How to complete this task
Given the records below, would you repeat exactly the lines that begin at the one containing "Пакеты каналов НТВ Плюс" and end at the one containing "Ремонт НТВ Плюс", inclusive?

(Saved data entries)
● ● ●
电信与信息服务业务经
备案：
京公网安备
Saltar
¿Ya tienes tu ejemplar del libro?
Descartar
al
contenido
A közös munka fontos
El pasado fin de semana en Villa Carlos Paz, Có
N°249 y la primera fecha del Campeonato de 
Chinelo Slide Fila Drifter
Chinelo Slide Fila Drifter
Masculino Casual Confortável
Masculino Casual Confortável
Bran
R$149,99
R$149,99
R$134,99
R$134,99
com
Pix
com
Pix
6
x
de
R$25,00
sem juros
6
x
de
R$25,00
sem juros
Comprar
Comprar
● ● ●
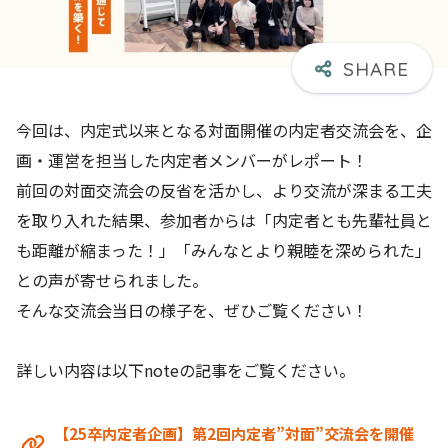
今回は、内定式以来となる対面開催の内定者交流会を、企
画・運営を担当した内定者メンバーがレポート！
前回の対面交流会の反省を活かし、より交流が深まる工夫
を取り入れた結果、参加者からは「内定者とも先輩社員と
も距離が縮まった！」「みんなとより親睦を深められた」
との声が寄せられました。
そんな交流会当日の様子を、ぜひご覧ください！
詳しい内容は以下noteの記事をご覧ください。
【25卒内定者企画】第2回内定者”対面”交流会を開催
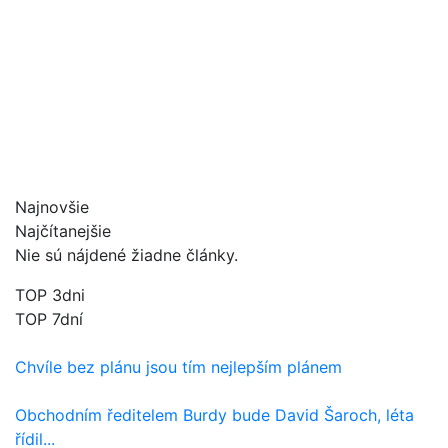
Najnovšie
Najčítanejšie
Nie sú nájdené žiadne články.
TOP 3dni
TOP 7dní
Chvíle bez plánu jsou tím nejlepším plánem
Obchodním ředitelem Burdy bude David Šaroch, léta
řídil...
● ● ●
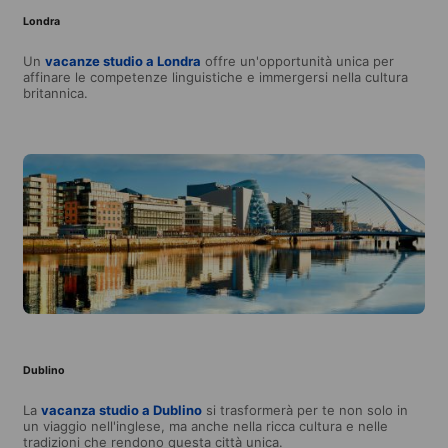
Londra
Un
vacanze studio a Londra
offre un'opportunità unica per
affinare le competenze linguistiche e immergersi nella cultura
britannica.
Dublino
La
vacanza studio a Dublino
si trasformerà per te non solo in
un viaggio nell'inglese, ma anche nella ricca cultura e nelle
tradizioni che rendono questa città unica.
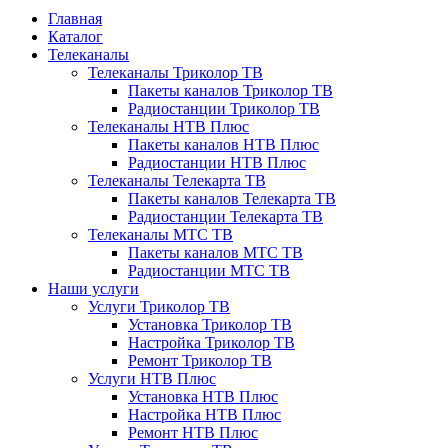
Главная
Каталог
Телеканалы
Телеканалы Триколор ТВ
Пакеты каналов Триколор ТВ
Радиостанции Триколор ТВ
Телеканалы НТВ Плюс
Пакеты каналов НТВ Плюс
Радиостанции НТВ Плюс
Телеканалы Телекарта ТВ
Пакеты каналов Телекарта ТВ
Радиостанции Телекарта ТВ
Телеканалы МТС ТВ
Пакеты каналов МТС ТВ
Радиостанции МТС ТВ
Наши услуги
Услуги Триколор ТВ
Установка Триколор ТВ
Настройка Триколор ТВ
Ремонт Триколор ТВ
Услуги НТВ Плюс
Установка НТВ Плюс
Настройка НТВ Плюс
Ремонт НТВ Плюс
● ● ●
Response box
Пакеты каналов НТВ Плюс
Радиостанции НТВ Плюс
Телеканалы Телекарта ТВ
Пакеты каналов Телекарта ТВ
Радиостанции Телекарта ТВ
Телеканалы МТС ТВ
Пакеты каналов МТС ТВ
Радиостанции МТС ТВ
Наши услуги
Услуги Триколор ТВ
Установка Триколор ТВ
Настройка Триколор ТВ
Ремонт Триколор ТВ
Услуги НТВ Плюс
Установка НТВ Плюс
Настройка НТВ Плюс
Ремонт НТВ Плюс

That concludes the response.